→ DIRECTIONS:
Would you write out, exactly as they stand, all lines from the one containing "da cidade, abrigando" through the end of the listing below, and only those?

→ SOURCE INFORMATION:
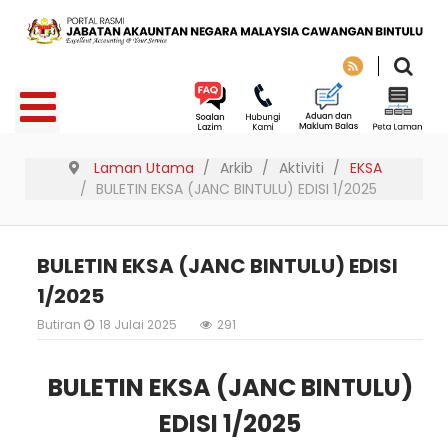
Laman Utama
Arkib
Aktiviti
EKSA
BULETIN EKSA (JANC BINTULU) EDISI 1/2025
BULETIN EKSA (JANC BINTULU) EDISI
1/2025
Butiran
18 Julai 2025
291
BULETIN EKSA (JANC BINTULU)
EDISI 1/2025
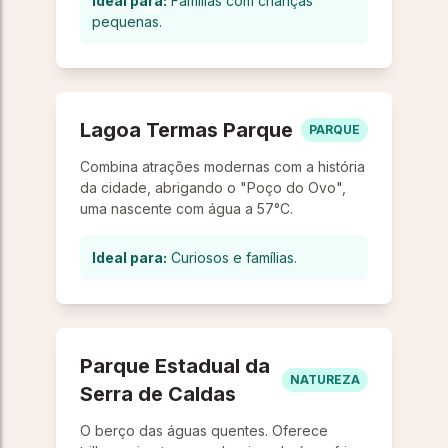
Ideal para:
Famílias com crianças
pequenas.
Lagoa Termas Parque
PARQUE
Combina atrações modernas com a história
da cidade, abrigando o "Poço do Ovo",
uma nascente com água a 57°C.
Ideal para:
Curiosos e famílias.
Parque Estadual da
NATUREZA
Serra de Caldas
O berço das águas quentes. Oferece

→ OUTPUT OF THE TASK:
da cidade, abrigando o "Poço do Ovo",
uma nascente com água a 57°C.
Ideal para:
Curiosos e famílias.
Parque Estadual da
NATUREZA
Serra de Caldas
O berço das águas quentes. Oferece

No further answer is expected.